__Description of the task__. Read through the entries below and copy each line where "Nagar" turns up.

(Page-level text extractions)
┄┄┄┄┄┄┄┄┄┄

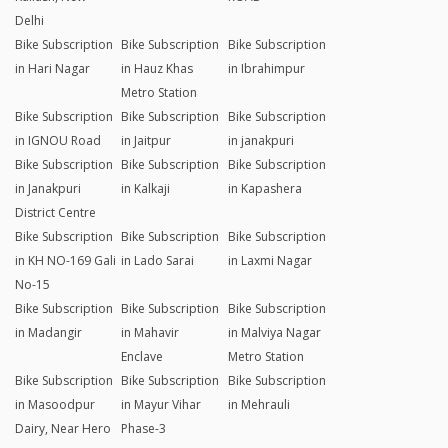
Delhi
Bike Subscription
Bike Subscription
Bike Subscription
in Hari Nagar
in Hauz Khas
in Ibrahimpur
Metro Station
Bike Subscription
Bike Subscription
Bike Subscription
in IGNOU Road
in Jaitpur
in janakpuri
Bike Subscription
Bike Subscription
Bike Subscription
in Janakpuri
in Kalkaji
in Kapashera
District Centre
Bike Subscription
Bike Subscription
Bike Subscription
in KH NO-169 Gali
in Lado Sarai
in Laxmi Nagar
No-15
Bike Subscription
Bike Subscription
Bike Subscription
in Madangir
in Mahavir
in Malviya Nagar
Enclave
Metro Station
Bike Subscription
Bike Subscription
Bike Subscription
in Masoodpur
in Mayur Vihar
in Mehrauli
Dairy, Near Hero
Phase-3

┄┄┄┄┄┄┄┄┄┄

__Solution for this task__.
in Hari Nagar
in Laxmi Nagar
in Malviya Nagar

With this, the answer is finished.